Sanofi-Aventis SA, the world's fourth-biggest drugmaker, said Friday it is eliminating 1,700 jobs in its U.S. pharmaceutical business in a restructuring triggered by growing generic competition and other factors.
The layoffs amount to about 25 percent of the workers in the company's U.S. pharmaceutical business, and will primarily hit sales representatives around the country and administrative staff at Sanofi's American headquarters in Bridgewater, N.J.
About 1,400 sales staff will be laid off, as well as about 300 staff in various administrative jobs, Sanofi-Aventis spokesman Jack Cox said.
"Barring any unforeseen events, we do believe the changes we're making now will make us the right size (in the U.S.) for our product portfolio through 2013, when we expect to return to growth," Cox said.

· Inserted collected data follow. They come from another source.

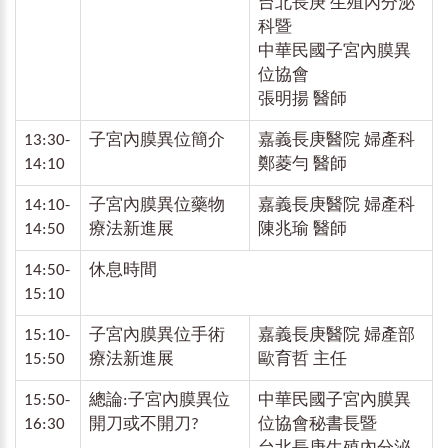
台北長庚 生殖內分泌
科暨
中華民國子宮內膜異
位協會
張明揚 醫師
13:30-
子宮內膜異位簡介
嘉義長庚醫院 婦產科
14:10
鄭菱勻 醫師
14:10-
子宮內膜異位藥物
嘉義長庚醫院 婦產科
14:50
療法新進展
陳兆瑜 醫師
14:50-
休息時間
15:10
15:10-
子宮內膜異位手術
嘉義長庚醫院 婦產部
15:50
療法新進展
歐育哲 主任
15:50-
總論:子宮內膜異位
中華民國子宮內膜異
16:30
開刀或不開刀?
位協會秘書長暨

The cuts amount to about 13 percent of Sanofi's entire U.S. work force of 13,000 and 1.6 percent of the 105,000 employed worldwide.
Decisions on which employees will go are to be finalized by the middle of December.

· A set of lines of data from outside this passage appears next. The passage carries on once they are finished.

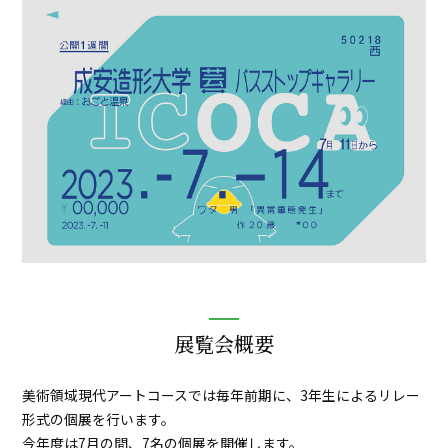
展覧会概要
美術領域現代アートコースでは毎年前期に、3年生によるリレー
形式の個展を行います。
今年度は7月の間、7名の個展を開催します。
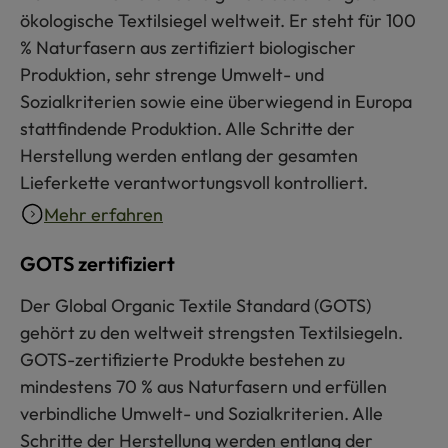
ökologische Textilsiegel weltweit. Er steht für 100
% Naturfasern aus zertifiziert biologischer
Produktion, sehr strenge Umwelt- und
Sozialkriterien sowie eine überwiegend in Europa
stattfindende Produktion. Alle Schritte der
Herstellung werden entlang der gesamten
Lieferkette verantwortungsvoll kontrolliert.
Mehr erfahren
GOTS zertifiziert
Der Global Organic Textile Standard (GOTS)
gehört zu den weltweit strengsten Textilsiegeln.
GOTS-zertifizierte Produkte bestehen zu
mindestens 70 % aus Naturfasern und erfüllen
verbindliche Umwelt- und Sozialkriterien. Alle
Schritte der Herstellung werden entlang der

The head of Sanofi's U.S. business, Gregory Irace, announced the plan to employees Friday morning.
It's part of an industrywide trend to cut costs as increasing generic competition limits revenue.
The company says the move will allow it to focus people and resources on key areas for the American pharmaceutical business _ medicines to treat diabetes, cancer and heart problems that can lead to dangerous blood clots.
In New York trading, Sanofi-Aventis shares rose 18 cents to $34.22 Friday morning.